- **What you have to do**
Your answer must be the lines from the start of the records through the line with "protéger contre le", exactly as written, without the pictures.
START Dataset records
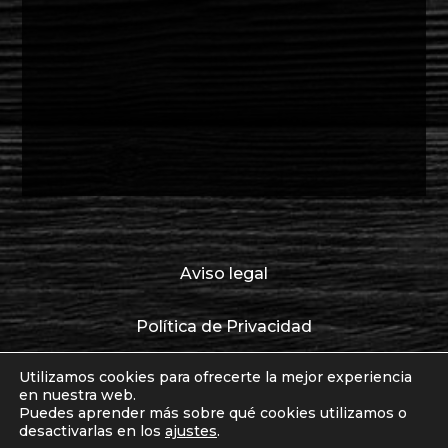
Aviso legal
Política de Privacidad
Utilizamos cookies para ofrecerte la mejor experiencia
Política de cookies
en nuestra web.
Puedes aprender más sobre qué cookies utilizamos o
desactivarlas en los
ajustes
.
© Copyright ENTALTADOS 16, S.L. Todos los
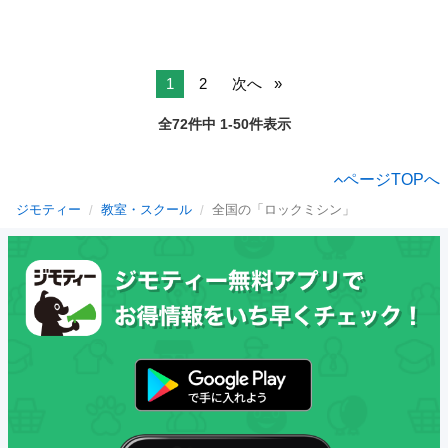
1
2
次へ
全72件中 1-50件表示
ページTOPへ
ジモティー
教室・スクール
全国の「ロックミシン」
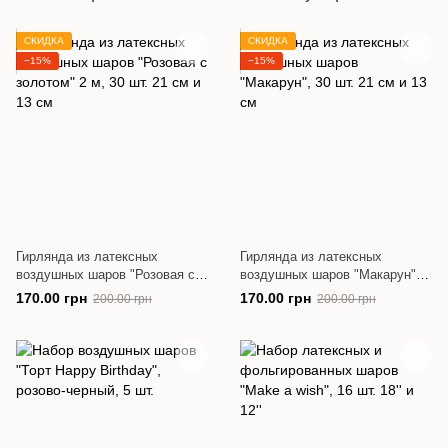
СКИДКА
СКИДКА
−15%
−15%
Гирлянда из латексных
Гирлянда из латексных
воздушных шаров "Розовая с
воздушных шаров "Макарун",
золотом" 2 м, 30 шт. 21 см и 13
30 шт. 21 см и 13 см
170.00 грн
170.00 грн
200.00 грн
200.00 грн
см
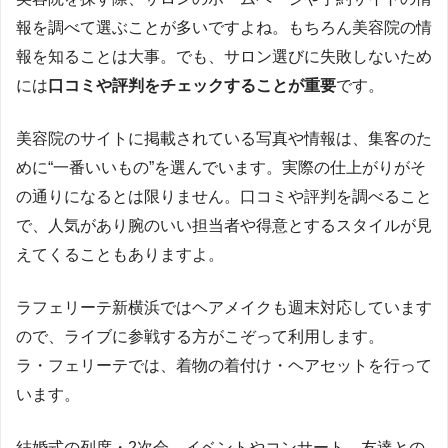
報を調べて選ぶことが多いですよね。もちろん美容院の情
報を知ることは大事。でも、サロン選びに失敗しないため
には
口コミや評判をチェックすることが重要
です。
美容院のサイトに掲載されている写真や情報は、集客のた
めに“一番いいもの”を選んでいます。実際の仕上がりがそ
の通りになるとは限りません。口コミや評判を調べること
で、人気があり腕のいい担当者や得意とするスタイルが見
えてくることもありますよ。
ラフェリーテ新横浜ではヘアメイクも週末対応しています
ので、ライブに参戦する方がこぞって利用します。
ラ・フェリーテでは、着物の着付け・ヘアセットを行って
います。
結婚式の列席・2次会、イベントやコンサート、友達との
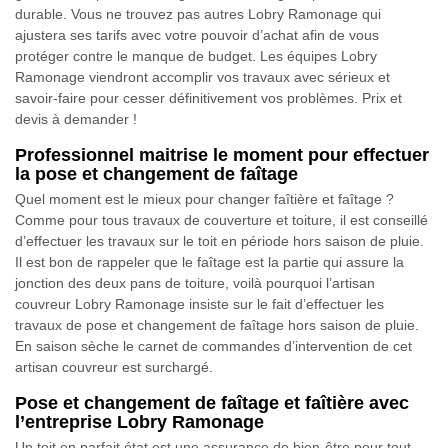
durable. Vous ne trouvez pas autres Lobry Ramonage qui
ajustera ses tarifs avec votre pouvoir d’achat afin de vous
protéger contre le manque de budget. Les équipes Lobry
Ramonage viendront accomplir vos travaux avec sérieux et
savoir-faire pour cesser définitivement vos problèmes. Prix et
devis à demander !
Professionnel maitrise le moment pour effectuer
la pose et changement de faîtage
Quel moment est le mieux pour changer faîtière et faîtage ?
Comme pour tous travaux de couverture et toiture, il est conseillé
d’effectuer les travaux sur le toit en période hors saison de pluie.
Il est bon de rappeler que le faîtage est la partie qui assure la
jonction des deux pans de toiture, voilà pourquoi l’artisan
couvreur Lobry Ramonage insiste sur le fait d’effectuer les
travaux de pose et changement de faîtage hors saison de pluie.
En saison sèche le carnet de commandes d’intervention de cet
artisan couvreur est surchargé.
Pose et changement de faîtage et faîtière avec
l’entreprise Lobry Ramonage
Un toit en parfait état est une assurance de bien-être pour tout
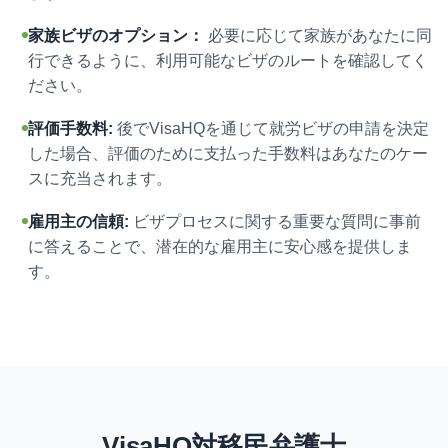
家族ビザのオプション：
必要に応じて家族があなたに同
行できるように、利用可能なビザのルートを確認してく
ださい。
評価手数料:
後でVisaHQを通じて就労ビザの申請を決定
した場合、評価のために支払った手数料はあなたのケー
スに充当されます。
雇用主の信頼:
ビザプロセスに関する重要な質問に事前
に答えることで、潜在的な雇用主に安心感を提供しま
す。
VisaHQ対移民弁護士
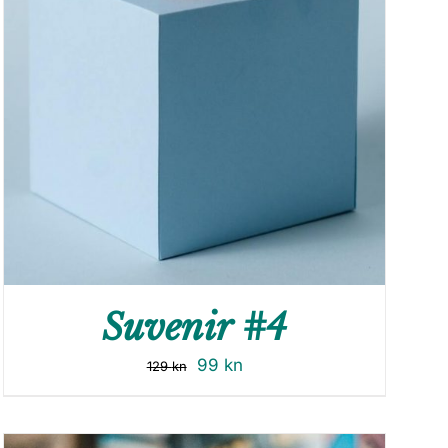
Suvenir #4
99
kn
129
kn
END Dataset records
- **Task output**
Aviso legal
Política de Privacidad
Utilizamos cookies para ofrecerte la mejor experiencia
Política de cookies
en nuestra web.
Puedes aprender más sobre qué cookies utilizamos o
desactivarlas en los
ajustes
.
© Copyright ENTALTADOS 16, S.L. Todos los
1
2
次へ
全72件中 1-50件表示
ページTOPへ
ジモティー
教室・スクール
全国の「ロックミシン」
СКИДКА
СКИДКА
−15%
−15%
Гирлянда из латексных
Гирлянда из латексных
воздушных шаров "Розовая с
воздушных шаров "Макарун",
золотом" 2 м, 30 шт. 21 см и 13
30 шт. 21 см и 13 см
170.00 грн
170.00 грн
200.00 грн
200.00 грн
см
報を調べて選ぶことが多いですよね。もちろん美容院の情
報を知ることは大事。でも、サロン選びに失敗しないため
には
口コミや評判をチェックすることが重要
です。
美容院のサイトに掲載されている写真や情報は、集客のた
めに“一番いいもの”を選んでいます。実際の仕上がりがそ
の通りになるとは限りません。口コミや評判を調べること
で、人気があり腕のいい担当者や得意とするスタイルが見
えてくることもありますよ。
ラフェリーテ新横浜ではヘアメイクも週末対応しています
ので、ライブに参戦する方がこぞって利用します。
ラ・フェリーテでは、着物の着付け・ヘアセットを行って
います。
結婚式の列席・2次会、イベントやコンサート、友達との
durable. Vous ne trouvez pas autres Lobry Ramonage qui
ajustera ses tarifs avec votre pouvoir d’achat afin de vous
protéger contre le manque de budget. Les équipes Lobry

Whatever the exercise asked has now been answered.